Exercise data:
- - -
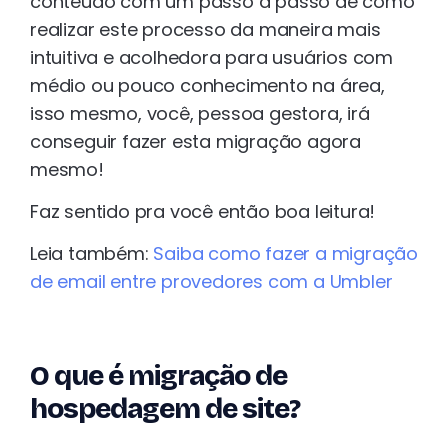
conteúdo com um passo a passo de como
realizar este processo da maneira mais
intuitiva e acolhedora para usuários com
médio ou pouco conhecimento na área,
isso mesmo, você, pessoa gestora, irá
conseguir fazer esta migração agora
mesmo!
Faz sentido pra você então boa leitura!
Leia também:
Saiba como fazer a migração
de email entre provedores com a Umbler
O que é migração de
hospedagem de site?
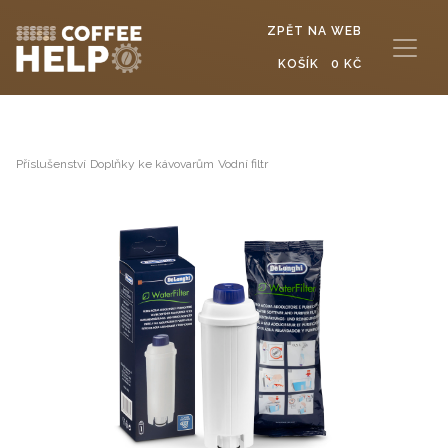
ZPĚT NA WEB
KOŠÍK
0 KČ
Příslušenství
Doplňky ke kávovarům
Vodní filtr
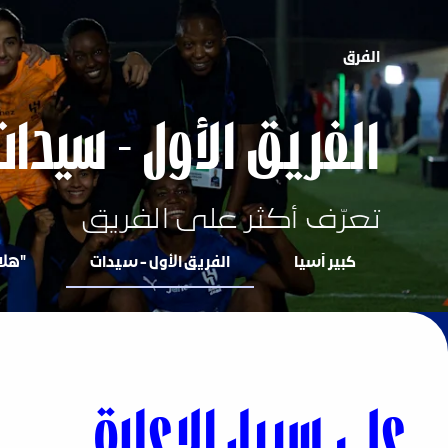
الفرق
الفريق الأول - سيدات
تعرّف أكثر على الفريق
كبير آسيا
الفريق الأول - سيدات
"هلال 
على سبيل الإعارة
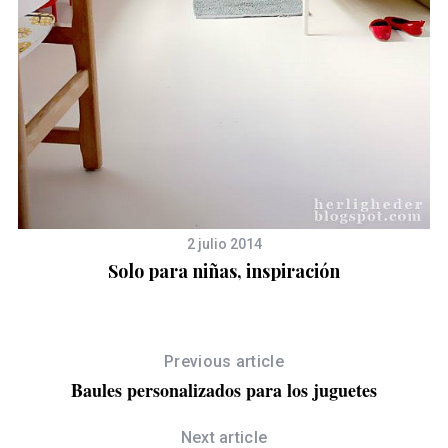
2 julio 2014
Solo para niñas, inspiración
Previous article
Baules personalizados para los juguetes
Next article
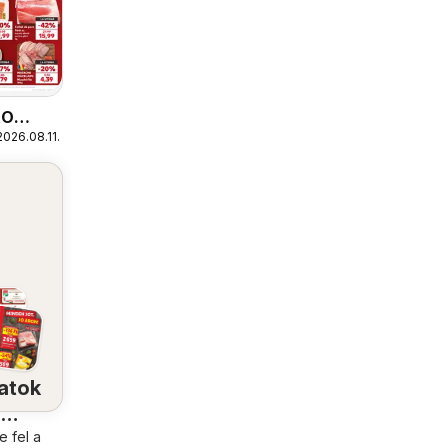
RO
2026.08.11.
atok
a
lében
 fel a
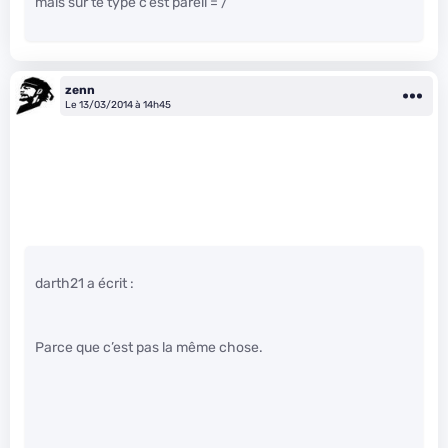
mais sur te type c’est pareil = /
zenn
Le 13/03/2014 à 14h45
darth21 a écrit :
Parce que c’est pas la même chose.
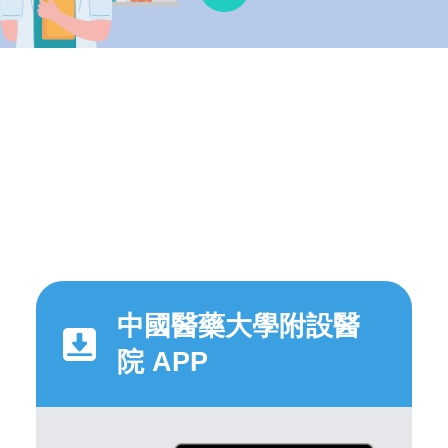
中國醫藥大學附設醫
院 APP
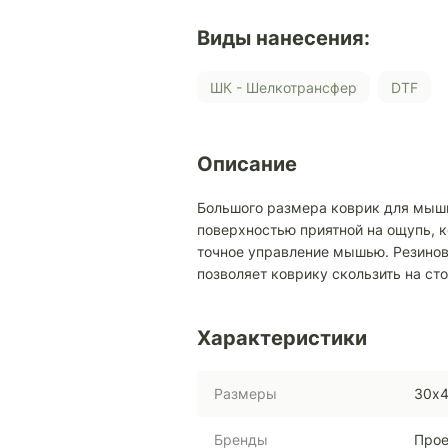
Виды нанесения:
ШК - Шелкотрансфер
DTF
Описание
Большого размера коврик для мыши
поверхностью приятной на ощупь, к
точное управление мышью. Резинов
позволяет коврику скользить на сто
Характеристики
Размеры
30х4
Бренды
Прое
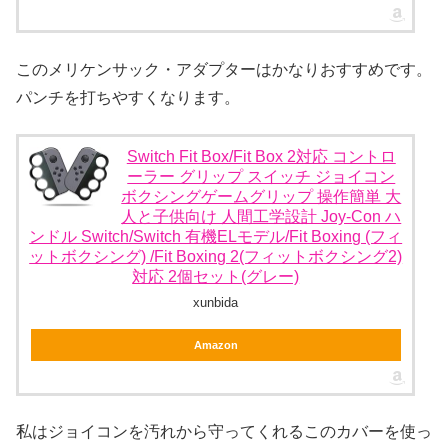
このメリケンサック・アダプターはかなりおすすめです。
パンチを打ちやすくなります。
Switch Fit Box/Fit Box 2対応 コントロ
ーラー グリップ スイッチ ジョイコン
ボクシングゲームグリップ 操作簡単 大
人と子供向け 人間工学設計 Joy-Con ハ
ンドル Switch/Switch 有機ELモデル/Fit Boxing (フィ
ットボクシング) /Fit Boxing 2(フィットボクシング2)
対応 2個セット(グレー)
xunbida
Amazon
私はジョイコンを汚れから守ってくれるこのカバーを使っ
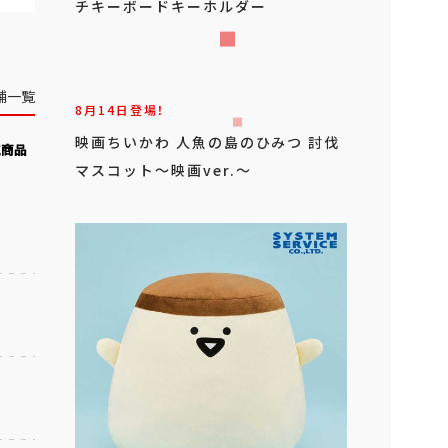
チキーボードキーホルダー
舗一覧
8月14日登場！
映画ちいかわ 人魚の島のひみつ 討伐
気商品
マスコット～映画ver.～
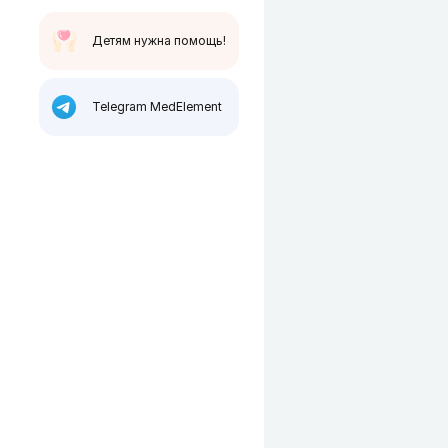
Детям нужна помощь!
Telegram MedElement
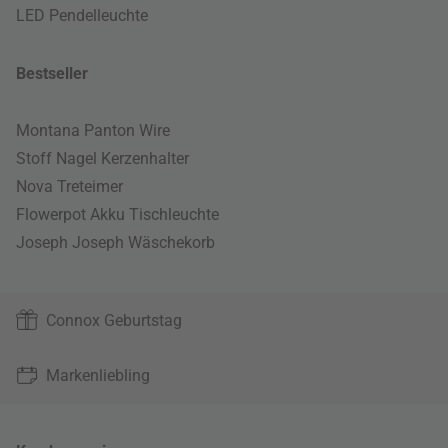
LED Pendelleuchte
Bestseller
Montana Panton Wire
Stoff Nagel Kerzenhalter
Nova Treteimer
Flowerpot Akku Tischleuchte
Joseph Joseph Wäschekorb
Connox Geburtstag
Markenliebling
- - -
Task objective:
From the line that contains "mais sur te type c’est pareil = /" to the last line of the records above, copy each line exactly, both ends included, and leave the pictures out.

Answer section:
mais sur te type c’est pareil = /
zenn
Le 13/03/2014 à 14h45
darth21 a écrit :
Parce que c’est pas la même chose.
中國醫藥大學附設醫
院 APP
Виды нанесения:
ШК - Шелкотрансфер
DTF
Описание
Большого размера коврик для мыши
поверхностью приятной на ощупь, к
точное управление мышью. Резинов
позволяет коврику скользить на сто
Характеристики
Размеры
30х4
Бренды
Прое
このメリケンサック・アダプターはかなりおすすめです。
パンチを打ちやすくなります。
Switch Fit Box/Fit Box 2対応 コントロ
ーラー グリップ スイッチ ジョイコン
ボクシングゲームグリップ 操作簡単 大
人と子供向け 人間工学設計 Joy-Con ハ
ンドル Switch/Switch 有機ELモデル/Fit Boxing (フィ
ットボクシング) /Fit Boxing 2(フィットボクシング2)
対応 2個セット(グレー)
xunbida
Amazon
私はジョイコンを汚れから守ってくれるこのカバーを使っ
チキーボードキーホルダー
舗一覧
8月14日登場！
映画ちいかわ 人魚の島のひみつ 討伐
気商品
マスコット～映画ver.～
Детям нужна помощь!
Telegram MedElement
LED Pendelleuchte
Bestseller
Montana Panton Wire
Stoff Nagel Kerzenhalter
Nova Treteimer
Flowerpot Akku Tischleuchte
Joseph Joseph Wäschekorb
Connox Geburtstag
Markenliebling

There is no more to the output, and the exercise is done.